In Love, InshAllah: The Secret Love Lives of American Muslim Women, 25 women chronicle their experiences of romance, dating, love and sex in the context of their varied relationships to their Muslim faith. (“InshAllah” means “God-willing.”) For the anthology’s co-editors, this was an opportunity to subvert popular perceptions and stereotypes of Muslim women and also remind readers of the universality and complexity of the search for love.

The project began nearly five years ago. Maznavi and Mattu, who met through mutual friends, circulated a nationwide call for submissions and received more than 200. The criteria for the final selections? The writers had to be both American and Muslim and collectively represent the spectrum of both identities.
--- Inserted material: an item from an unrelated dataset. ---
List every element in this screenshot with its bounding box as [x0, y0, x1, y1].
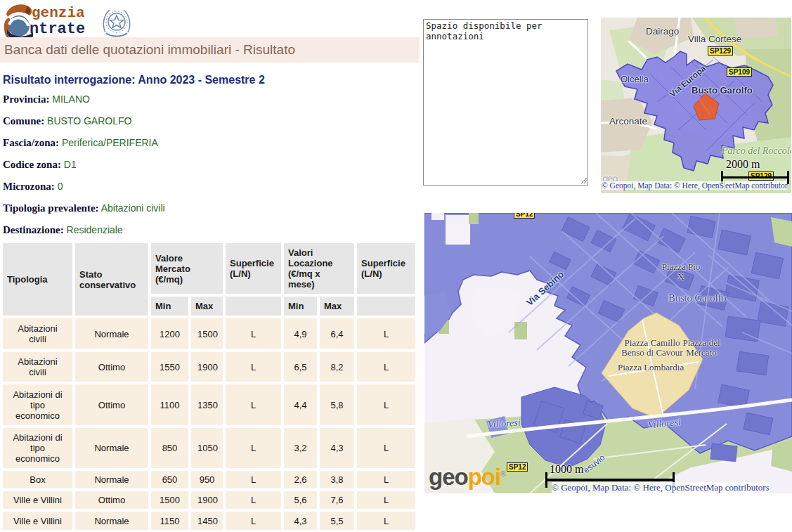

The contributors to Love, InshAllah are blonde or black; South Asian or Southern; divorced, single or polygynous; straight or lesbian. “It was very important to us that the final contributors reflect the ethnic, racial and religious—orthodox to cultural to secular—diversity of the American Muslim community,” says Maznavi, a civil rights attorney in Los Angeles.

For Maznavi and Mattu, building trust was key so that the writers felt comfortable exploring the parts of themselves that were sometimes difficult to write about. Contributors were assured that none of their stories would be sent to print without their final approval. “For many of our writers, it was the first time they were sharing the personal and intimate details of their love lives—not only with the public, but sometimes with their family and friends,” she says.

Each of the editors contributed a chapter as well. Maznavi wrote about her crush on a Sri Lankan Catholic model and the dilemma of whether to kiss him or not. Mattu told the story of finding her soul mate in an Albanian agnostic—after 9/11 and before his conversion to Islam.

Getting the book to print was a hurdle, though eventually an independent publishing house, Soft Skull Press, an imprint of Counterpoint, was won over. “Many of the first publishers we approached loved it, but were reluctant to publish a book by unknown writers meant for an untested market,” Maznavi says.

The hope of the book, says Maznavi, is that “we will discover that one of the things we all have in common is the desire to love and be loved for who we are.”